InvestorsHub Logo
icon url

jackinhtown

08/12/10 9:52 AM

#64227 RE: PeterS237 #64226

You are not missing anything. They are screwing around with the figures in a big way. This is a well-performing company at the existing debt level. Here is how I see the financial results for Q2. I will take out "non-recurring" debits and credits to try to get a view of how on-going operations look.

Gross profit was $199M, but this included a $49M credit for changes in allowable claims and $2M in equity income, so it is "really" $148M. SG&A ($71M), D&A ($45M), R&D ($11M) = total operating costs of $127M which means ongoing operating profit of ca. $21M. Interest expense should have been ca. $9M (they added $108M for the total interest payable upon exit), so profit before tax was ca. $12M. Pay 35% tax and you get ca. $8M x 4 = $32M annual = ca $0.13/share, so around $1.50/share or so (depending on what P/E you want to use).
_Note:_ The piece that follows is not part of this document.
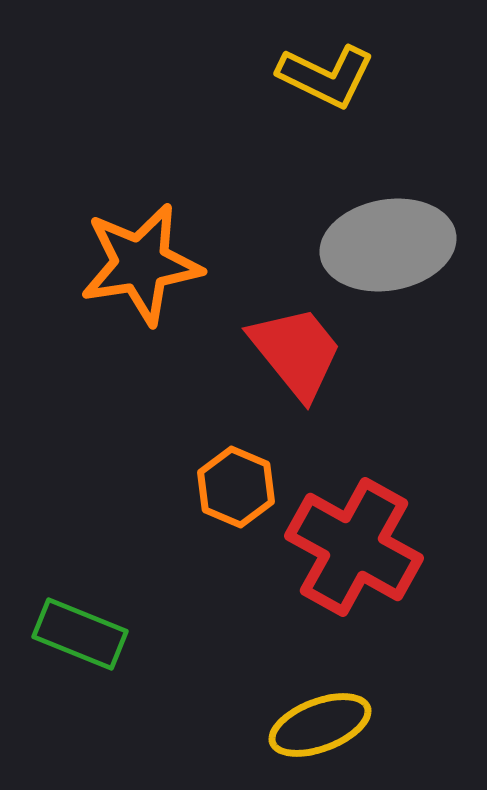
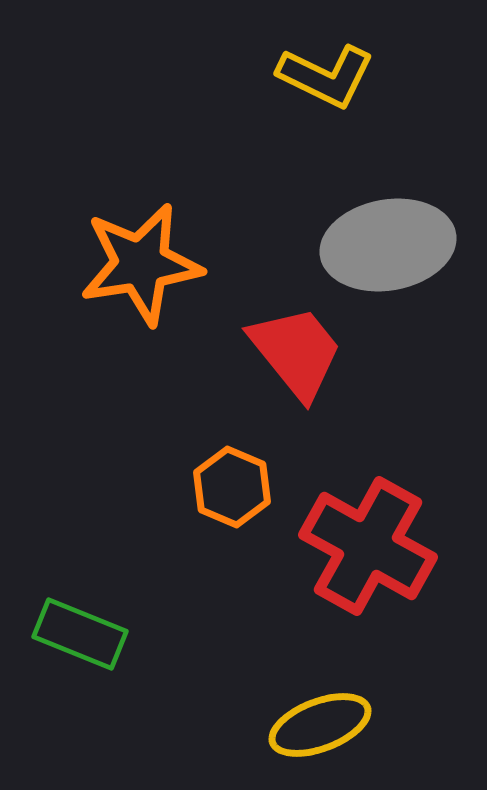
orange hexagon: moved 4 px left
red cross: moved 14 px right, 1 px up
Bottom line is, if you take away all of the smoke and mirrors they are making money...maybe not as much as they would like, but they are making money at the existing debt level. They are anything but insolvent. They could dilute us by 75% (i.e. give us $25M of the new $100M shares). This is the equivalent of doing a reverse split (say 10:1) and offering 75M new shares at $15/share (given above value of $1.50/share). This would dilute existing shares by 75% but still give us $1.50/share in value and raise over $1B to reduce debt (pay of interest due plus 2009 & 2016 bonds, reinstate 2026 bond). It is not the home run that everyone was looking for, but wouldn't everyone win there (except that the creditors wouldn't be able to steal a solvent company)???